**WORK ITEM:**
Retype only what runs from the line with "tehnologija kao saveznik građana" through the end of the entries, exactly and in full, but omit any picture you find.

====== DATASET RECORDS

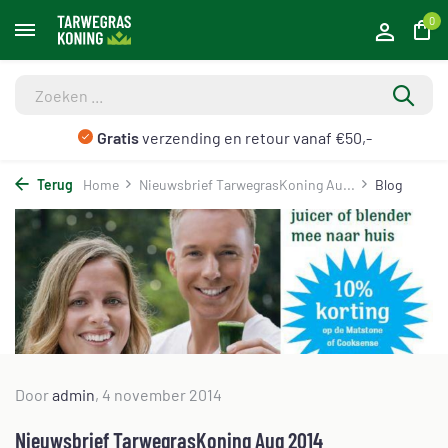
0
Gratis
verzending en retour vanaf €50,-
Terug
Home
Nieuwsbrief TarwegrasKoning Au...
Blog
Door
admin
, 4 november 2014
Nieuwsbrief TarwegrasKoning Aug 2014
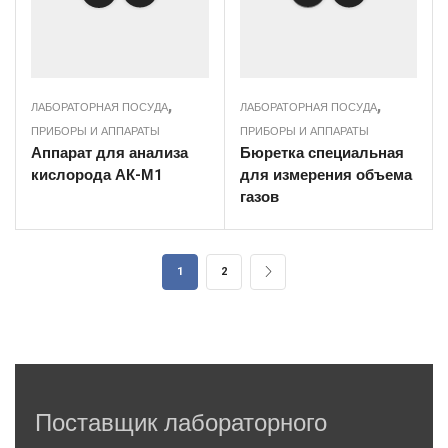
,
,
ЛАБОРАТОРНАЯ ПОСУДА
ЛАБОРАТОРНАЯ ПОСУДА
ПРИБОРЫ И АППАРАТЫ
ПРИБОРЫ И АППАРАТЫ
Аппарат для анализа
Бюретка специальная
кислорода АК-М1
для измерения объема
газов
1
2
Поставщик лабораторного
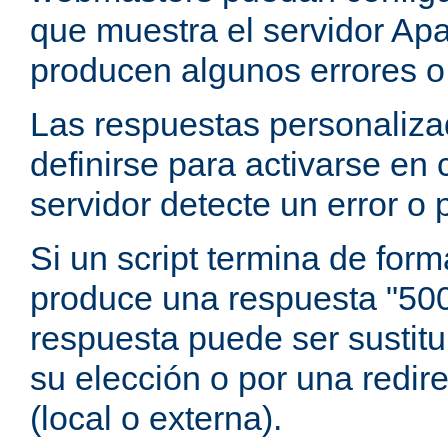
que muestra el servidor Ap
producen algunos errores o
Las respuestas personaliz
definirse para activarse en
servidor detecte un error o
Si un script termina de for
produce una respuesta "500 
respuesta puede ser sustitui
su elección o por una redir
(local o externa).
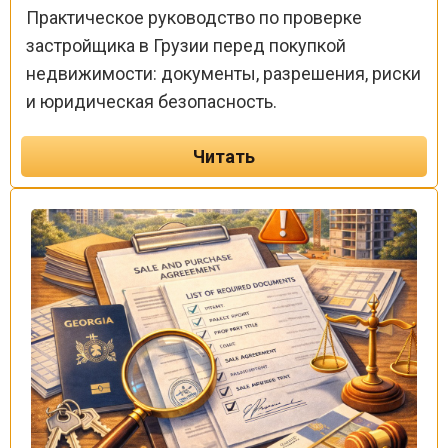
Практическое руководство по проверке
застройщика в Грузии перед покупкой
недвижимости: документы, разрешения, риски
и юридическая безопасность.
Читать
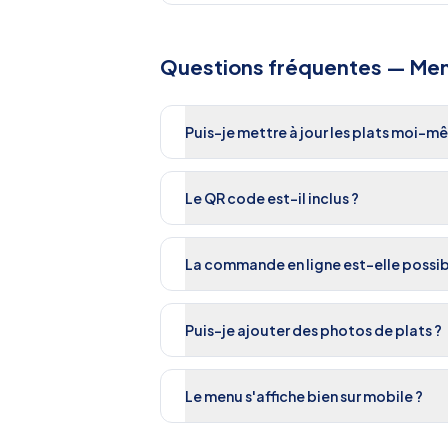
Questions fréquentes —
Men
Puis-je mettre à jour les plats moi-m
Le QR code est-il inclus ?
La commande en ligne est-elle possib
Puis-je ajouter des photos de plats ?
Le menu s'affiche bien sur mobile ?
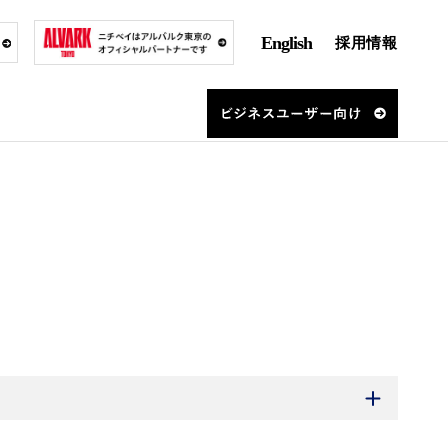
English
採用情報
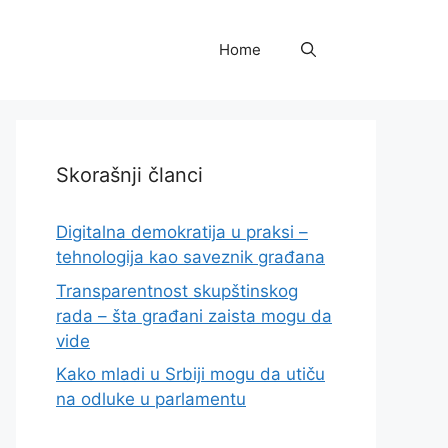
Home
Skorašnji članci
Digitalna demokratija u praksi –
tehnologija kao saveznik građana
Transparentnost skupštinskog
rada – šta građani zaista mogu da
vide
Kako mladi u Srbiji mogu da utiču
na odluke u parlamentu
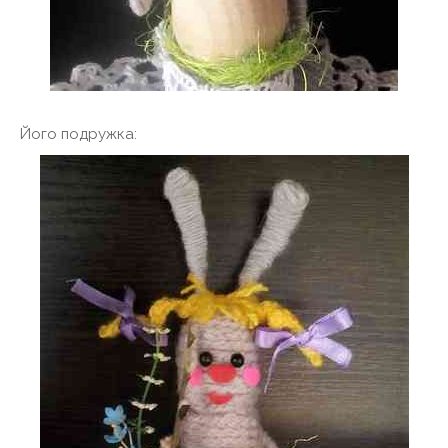
Його подружка:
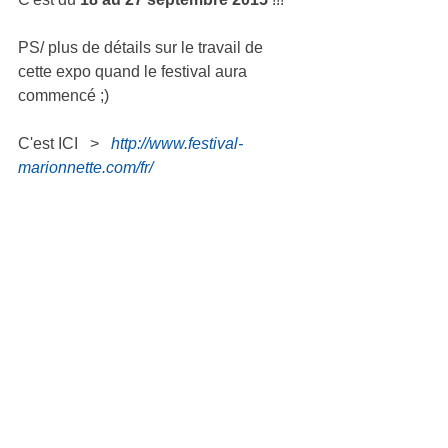
PS/ plus de détails sur le travail de 
cette expo quand le festival aura 
commencé ;) 
C'est ICI   >   
http://www.festival-
marionnette.com/fr/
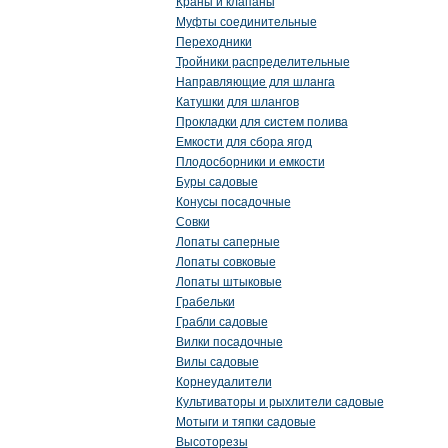
Краны и клапаны
Муфты соединительные
Переходники
Тройники распределительные
Направляющие для шланга
Катушки для шлангов
Прокладки для систем полива
Емкости для сбора ягод
Плодосборники и емкости
Буры садовые
Конусы посадочные
Совки
Лопаты саперные
Лопаты совковые
Лопаты штыковые
Грабельки
Грабли садовые
Вилки посадочные
Вилы садовые
Корнеудалители
Культиваторы и рыхлители садовые
Мотыги и тяпки садовые
Высоторезы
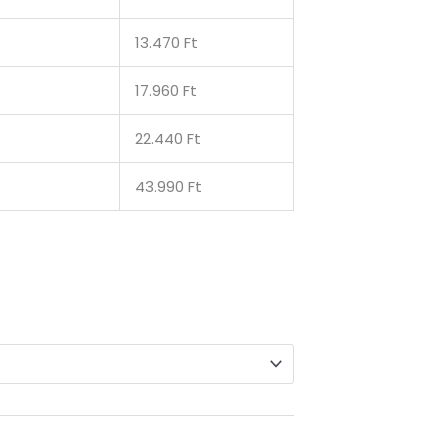
13.470 Ft
17.960 Ft
22.440 Ft
43.990 Ft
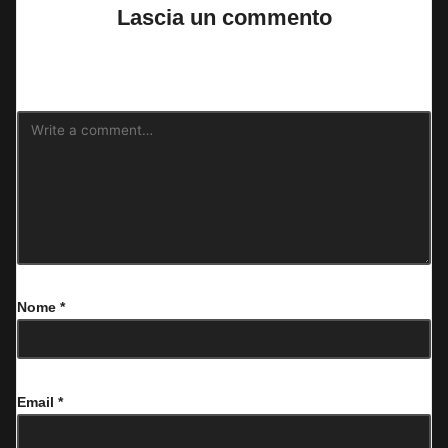
Lascia un commento
Il tuo indirizzo email non sarà pubblicato.
I campi obbligatori sono
contrassegnati
*
Nome
*
Email
*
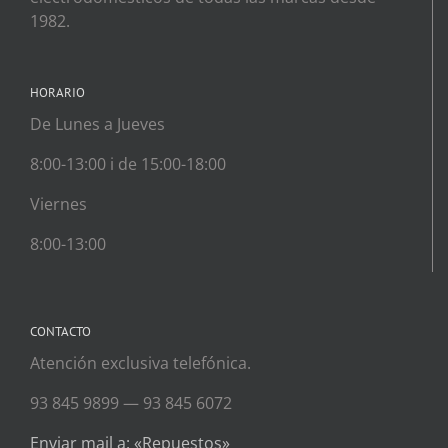
1982.
HORARIO
De Lunes a Jueves
8:00-13:00 i de 15:00-18:00
Viernes
8:00-13:00
CONTACTO
Atención exclusiva telefónica.
93 845 9899 — 93 845 6072
Enviar mail a: «Repuestos»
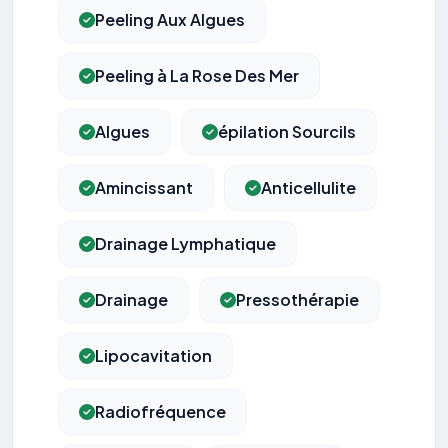
Peeling Aux Algues
Peeling à La Rose Des Mer
Algues
épilation Sourcils
Amincissant
Anticellulite
Drainage Lymphatique
Drainage
Pressothérapie
Lipocavitation
Radiofréquence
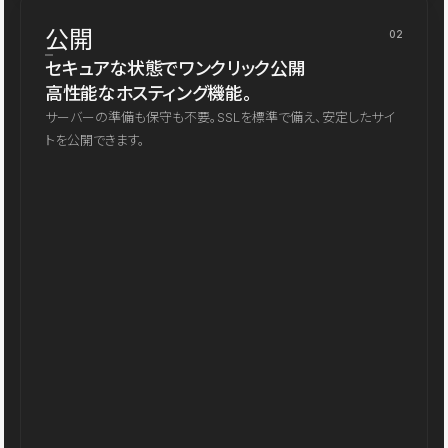
公開
02
セキュアな状態でワンクリック公開
高性能なホスティング機能。
サーバーの準備も保守も不要。SSLを標準で備え、安定したサイ
トを公開できます。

============

**EXERCISE SOLUTION:**
tehnologija kao saveznik građana
Transparentnost skupštinskog
rada – šta građani zaista mogu da
vide
Kako mladi u Srbiji mogu da utiču
na odluke u parlamentu
Його подружка:
PS/ plus de détails sur le travail de 
cette expo quand le festival aura 
commencé ;) 
C'est ICI   >   
http://www.festival-
marionnette.com/fr/
Краны и клапаны
Муфты соединительные
Переходники
Тройники распределительные
Направляющие для шланга
Катушки для шлангов
Прокладки для систем полива
Емкости для сбора ягод
Плодосборники и емкости
Буры садовые
Конусы посадочные
Совки
Лопаты саперные
Лопаты совковые
Лопаты штыковые
Грабельки
Грабли садовые
Вилки посадочные
Вилы садовые
Корнеудалители
Культиваторы и рыхлители садовые
Мотыги и тяпки садовые
Высоторезы
13.470 Ft
17.960 Ft
22.440 Ft
43.990 Ft
Lascia un commento
Il tuo indirizzo email non sarà pubblicato.
I campi obbligatori sono
contrassegnati
*
Nome
*
Email
*
1982.
HORARIO
De Lunes a Jueves
8:00-13:00 i de 15:00-18:00
Viernes
8:00-13:00
CONTACTO
Atención exclusiva telefónica.
93 845 9899 — 93 845 6072
Enviar mail a: «Repuestos»
Peeling Aux Algues
Peeling à La Rose Des Mer
Algues
épilation Sourcils
Amincissant
Anticellulite
Drainage Lymphatique
Drainage
Pressothérapie
Lipocavitation
Radiofréquence
公開
02
セキュアな状態でワンクリック公開
高性能なホスティング機能。
サーバーの準備も保守も不要。SSLを標準で備え、安定したサイ
トを公開できます。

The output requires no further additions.